Working data: Begin

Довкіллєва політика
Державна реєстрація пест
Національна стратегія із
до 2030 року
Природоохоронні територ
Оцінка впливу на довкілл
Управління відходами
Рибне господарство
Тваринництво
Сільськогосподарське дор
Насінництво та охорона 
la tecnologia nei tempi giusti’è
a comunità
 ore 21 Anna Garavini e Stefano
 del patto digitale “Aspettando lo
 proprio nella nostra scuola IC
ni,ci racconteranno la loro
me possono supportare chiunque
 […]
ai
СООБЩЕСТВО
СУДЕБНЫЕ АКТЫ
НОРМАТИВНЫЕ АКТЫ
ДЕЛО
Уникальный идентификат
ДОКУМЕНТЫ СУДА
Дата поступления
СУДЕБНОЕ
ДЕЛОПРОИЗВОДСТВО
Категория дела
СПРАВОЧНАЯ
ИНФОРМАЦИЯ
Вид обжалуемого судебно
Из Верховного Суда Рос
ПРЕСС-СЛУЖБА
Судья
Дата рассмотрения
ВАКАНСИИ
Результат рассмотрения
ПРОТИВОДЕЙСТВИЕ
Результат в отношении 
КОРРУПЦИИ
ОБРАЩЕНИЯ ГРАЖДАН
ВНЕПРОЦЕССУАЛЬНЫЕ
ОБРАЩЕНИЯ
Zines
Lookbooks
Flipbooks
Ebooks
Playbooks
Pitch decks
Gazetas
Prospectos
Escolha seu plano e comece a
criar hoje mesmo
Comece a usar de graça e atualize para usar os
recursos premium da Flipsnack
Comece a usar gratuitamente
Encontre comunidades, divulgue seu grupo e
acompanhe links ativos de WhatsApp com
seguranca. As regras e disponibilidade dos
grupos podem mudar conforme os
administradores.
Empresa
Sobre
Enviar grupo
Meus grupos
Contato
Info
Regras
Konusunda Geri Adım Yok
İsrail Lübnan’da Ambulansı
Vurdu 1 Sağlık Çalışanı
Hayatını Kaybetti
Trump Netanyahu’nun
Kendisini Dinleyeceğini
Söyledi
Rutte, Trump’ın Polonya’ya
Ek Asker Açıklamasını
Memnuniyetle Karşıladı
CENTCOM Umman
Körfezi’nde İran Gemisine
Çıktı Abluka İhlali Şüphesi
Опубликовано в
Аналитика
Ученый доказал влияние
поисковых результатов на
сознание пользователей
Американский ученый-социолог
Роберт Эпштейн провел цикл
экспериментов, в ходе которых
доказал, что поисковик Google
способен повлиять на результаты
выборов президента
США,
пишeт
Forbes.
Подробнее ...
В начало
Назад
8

Working data: End
Working data: Begin

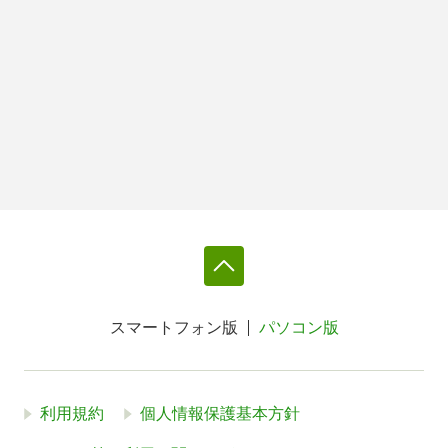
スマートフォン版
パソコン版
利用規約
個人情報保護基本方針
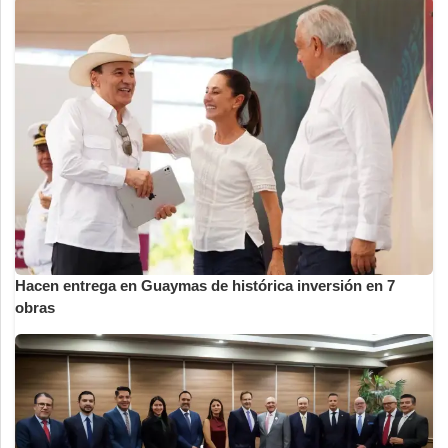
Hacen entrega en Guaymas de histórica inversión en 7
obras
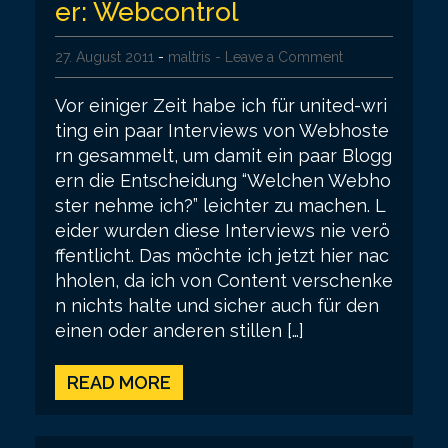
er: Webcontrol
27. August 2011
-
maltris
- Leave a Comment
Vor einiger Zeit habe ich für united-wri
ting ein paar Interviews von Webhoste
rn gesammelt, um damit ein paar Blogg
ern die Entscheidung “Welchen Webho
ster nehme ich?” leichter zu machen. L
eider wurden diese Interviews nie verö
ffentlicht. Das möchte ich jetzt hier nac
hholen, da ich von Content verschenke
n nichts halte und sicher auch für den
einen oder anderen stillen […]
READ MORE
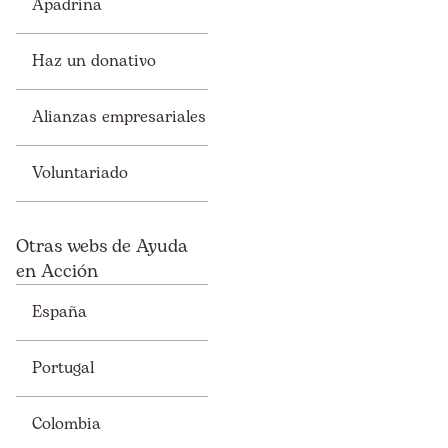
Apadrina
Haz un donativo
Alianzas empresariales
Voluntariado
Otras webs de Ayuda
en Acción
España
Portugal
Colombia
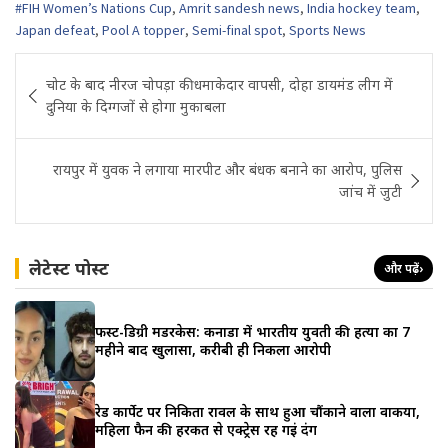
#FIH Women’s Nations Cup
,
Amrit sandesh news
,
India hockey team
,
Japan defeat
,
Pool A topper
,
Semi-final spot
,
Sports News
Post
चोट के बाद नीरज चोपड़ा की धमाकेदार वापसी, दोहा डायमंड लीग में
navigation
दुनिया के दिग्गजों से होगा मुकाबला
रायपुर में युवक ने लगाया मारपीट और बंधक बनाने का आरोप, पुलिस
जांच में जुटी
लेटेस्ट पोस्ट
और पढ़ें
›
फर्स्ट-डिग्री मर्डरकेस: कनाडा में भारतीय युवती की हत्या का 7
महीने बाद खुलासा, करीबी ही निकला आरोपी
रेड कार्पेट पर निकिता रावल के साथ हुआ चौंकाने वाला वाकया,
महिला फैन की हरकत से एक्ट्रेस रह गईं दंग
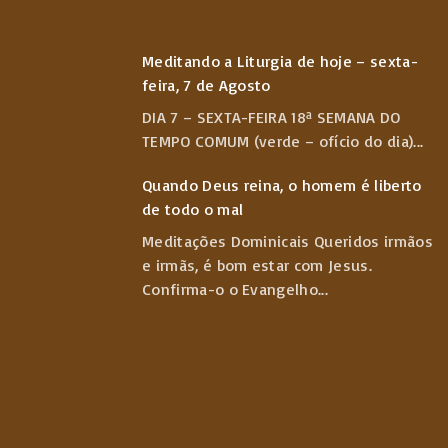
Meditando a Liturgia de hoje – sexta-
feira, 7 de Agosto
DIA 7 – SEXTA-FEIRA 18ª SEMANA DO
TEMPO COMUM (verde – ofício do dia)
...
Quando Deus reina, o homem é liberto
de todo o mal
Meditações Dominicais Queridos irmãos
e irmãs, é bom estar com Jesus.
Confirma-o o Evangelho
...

Working data: End

Task: Copy every line of the entries in which "Trump" can be found.

Solved problem:
Trump Netanyahu’nun
Rutte, Trump’ın Polonya’ya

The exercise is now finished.